Sabin thought for a moment. “You mean that he was already courting this other girl, and didn’t want her to know who he was?”

Richard Waid said, “If you’ll pardon me, I think I can clear that situation up. I happen to know that Fremont C. Sabin was rather... er... gun-shy about women, after his experience with the present Mrs. Sabin... Well, I feel quite certain that if he had wanted to marry again, he would have taken every possible precaution to see that he wasn’t getting a gold-digger.”

Charles Sabin frowned. “The thing,” he said, “gets more and more complicated. Of course, my father had a horror of publicity. I gather that the plans for this divorce were made before he met this young woman in San Molinas, but probably he was just trying to avoid reporters. What’s all this about the parrot, Mr. Mason?”

“You mean Casanova?”

“Yes.”

“Apparently,” Mason said, “for reasons best known to himself, your father decided to put Casanova in a safe place for a while, and take another parrot with him to the mountain cabin.”

“Good heavens, why?” Sabin asked. “The parrot wasn’t in any danger, was he?”

Mason shrugged his shoulders and said, “We haven’t all the facts available as yet.”

“If you’ll permit me to make a suggestion,” Waid said, “it seems that the parrot most decidedly was not in any danger. The person who murdered Mr.
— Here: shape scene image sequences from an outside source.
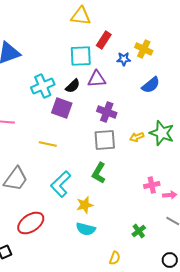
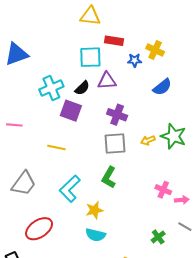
red rectangle: (104, 40) -> (114, 41), turned 66
pink cross: (152, 185) -> (163, 190), turned 35
green cross: (139, 231) -> (158, 237), moved

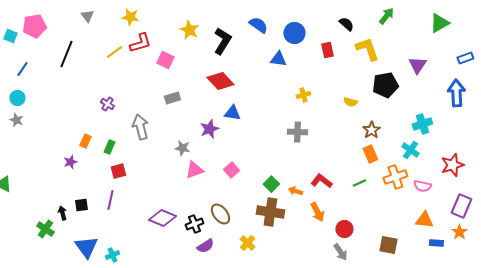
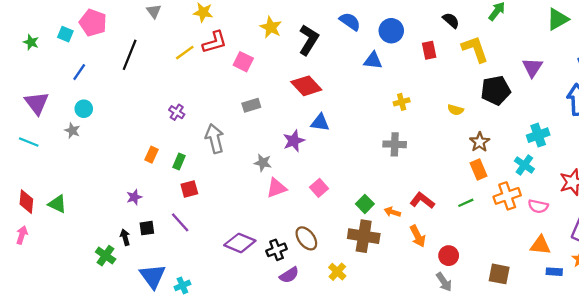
pink pentagon: (34, 26) -> (93, 23), turned 30
cyan circle: (17, 98) -> (84, 109), moved
purple star: (70, 162) -> (134, 197), moved
purple line: (110, 200) -> (180, 222), turned -54

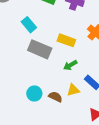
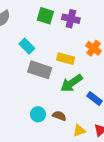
green arrow: (70, 65) -> (72, 83), size x1.6
yellow triangle: (73, 90) -> (79, 131), moved

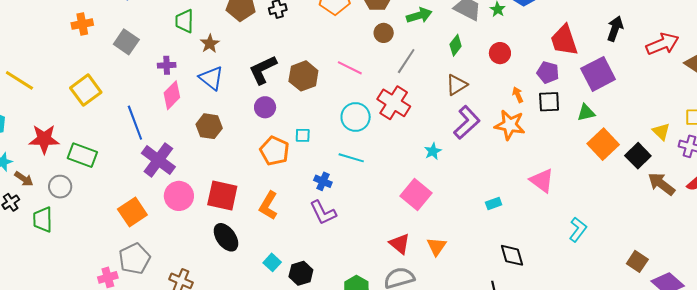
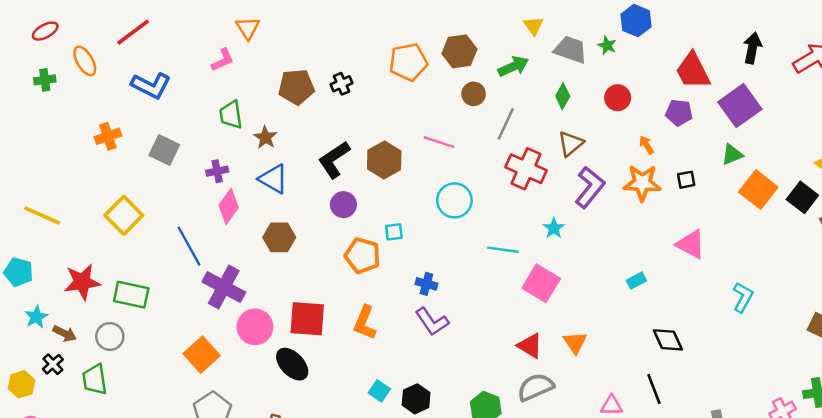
black square: (549, 102) -> (686, 180), moved, size x0.7
red cross: (394, 103) -> (526, 169), moved
cyan line: (351, 158) -> (503, 250), moved
black ellipse: (226, 237) -> (292, 364), moved

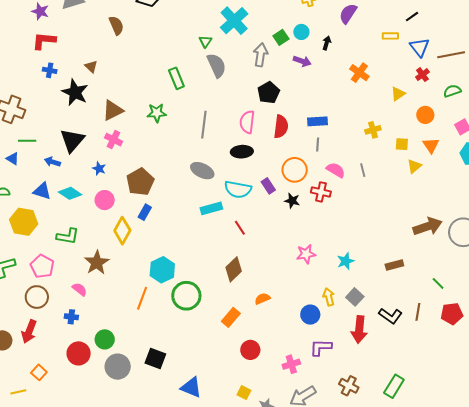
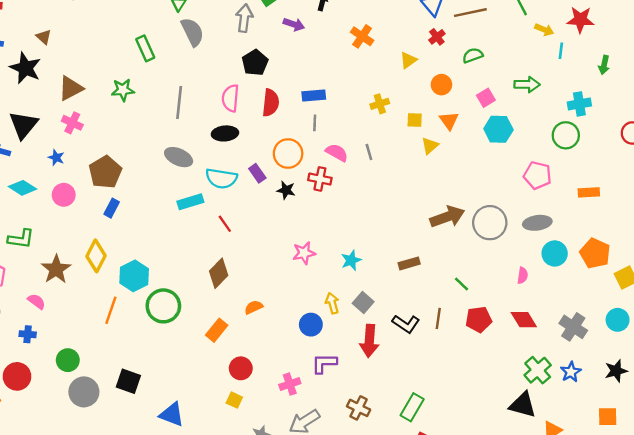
yellow diamond: (122, 231) -> (96, 256), moved
red circle: (79, 353) -> (17, 376), moved
yellow square: (244, 393) -> (234, 400), moved

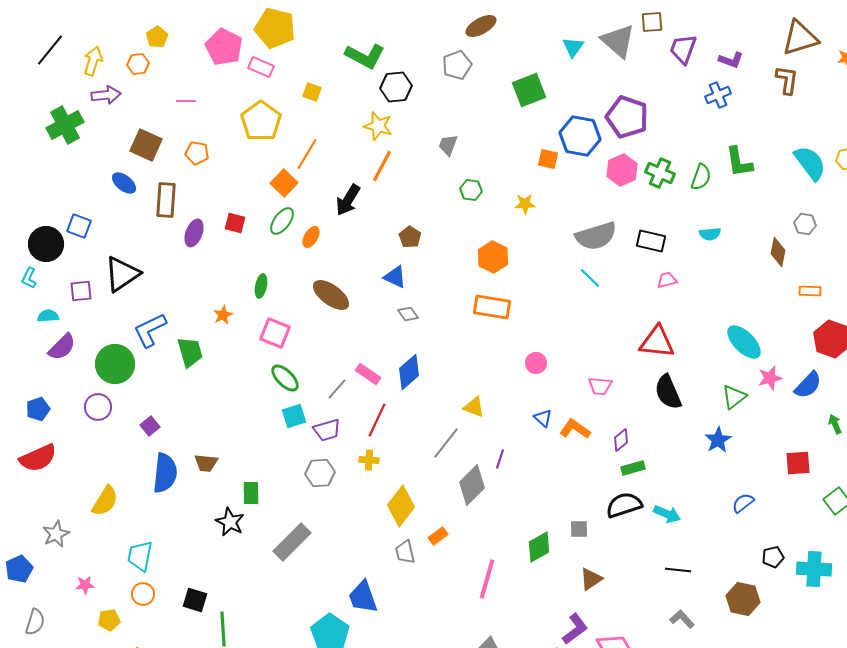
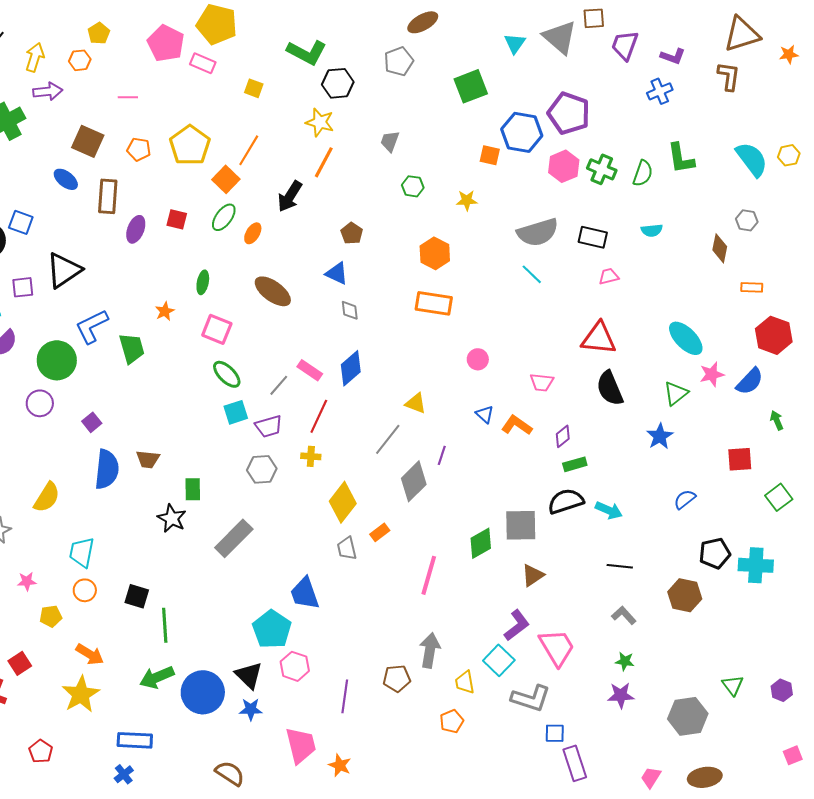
yellow pentagon: (261, 121) -> (190, 145), moved
gray diamond: (408, 314) -> (350, 310), turned 30
gray square: (579, 529) -> (521, 525), size x1.8
black pentagon: (773, 557) -> (715, 553), size x1.4

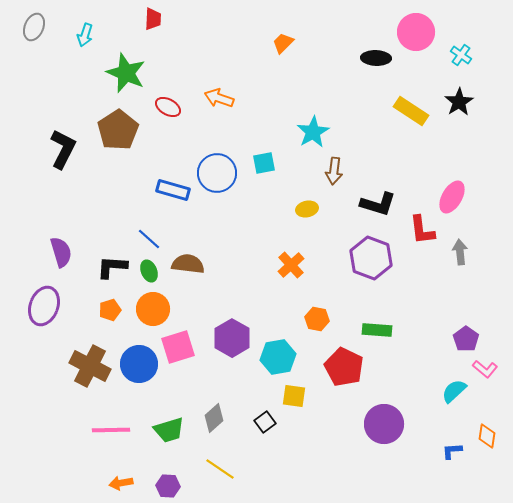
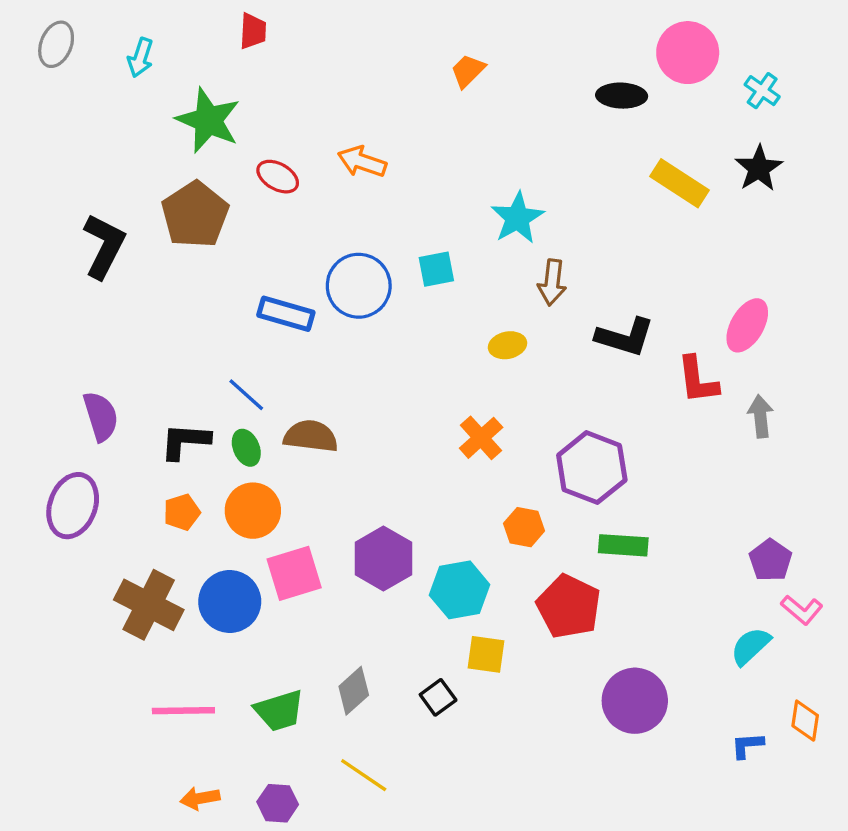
purple hexagon: (371, 258) -> (592, 468), moved

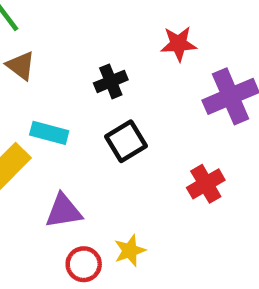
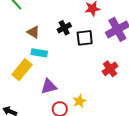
brown triangle: (21, 66) -> (33, 32), moved
black square: (126, 141) -> (85, 38), moved, turned 30

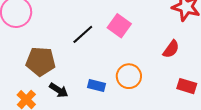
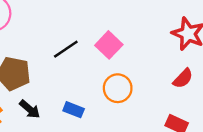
red semicircle: (171, 49) -> (183, 78), moved
orange circle: (129, 76) -> (118, 88), moved

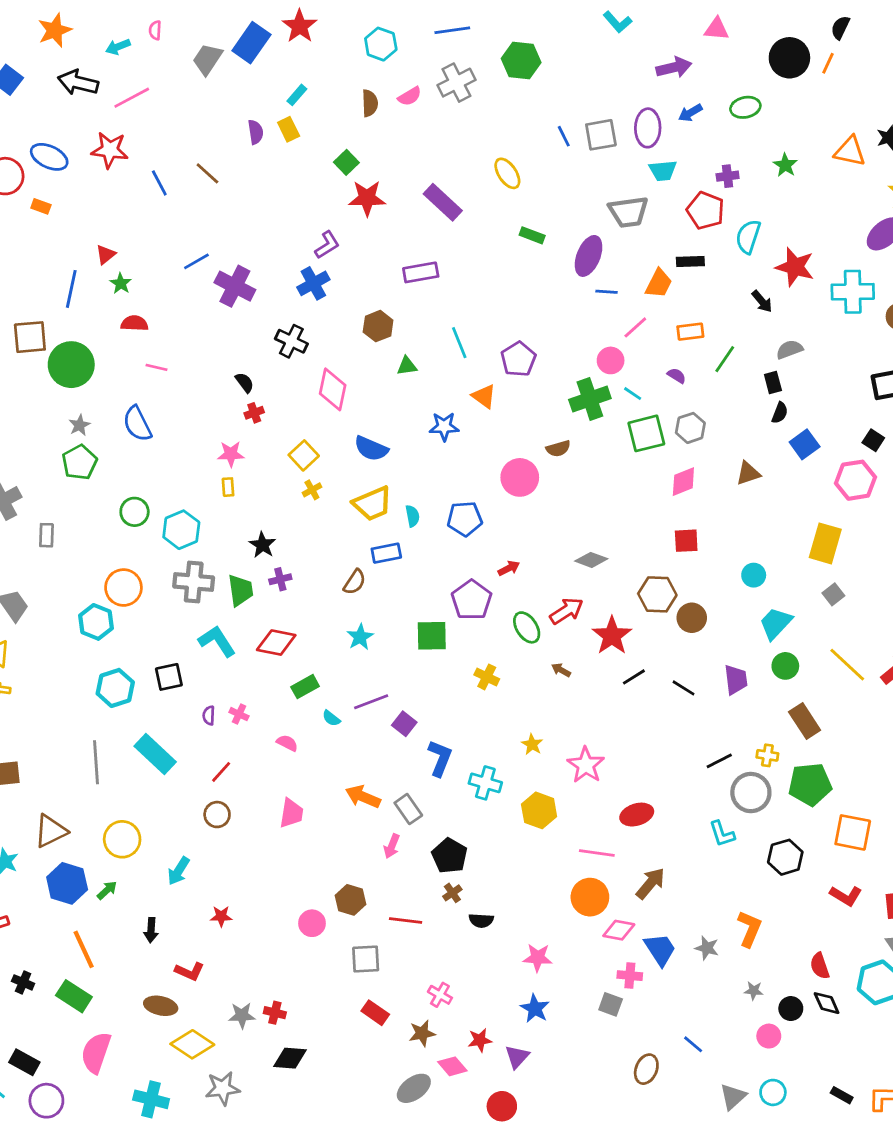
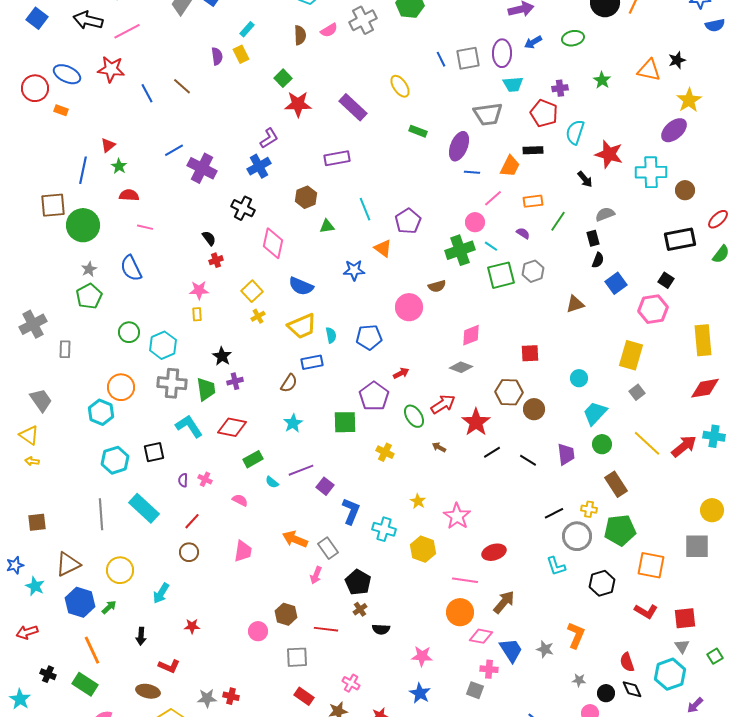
pink diamond: (683, 482) -> (471, 335), moved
Sabin was especially solicitous about the welfare of the parrot.”

Mason said, “ Peculiarly solicitous, would be a better word, Waid... Well, I must be going. I have quite a few irons in the fire. You’ll hear from me later on.”

Sabin followed him to the door. “I’m particularly anxious to have this cleared up, Mr. Mason.”

Mason grinned. “So am I,” he said. “I’ll have photostatic copies made of this divorce decree and then we’ll chase down the court records.”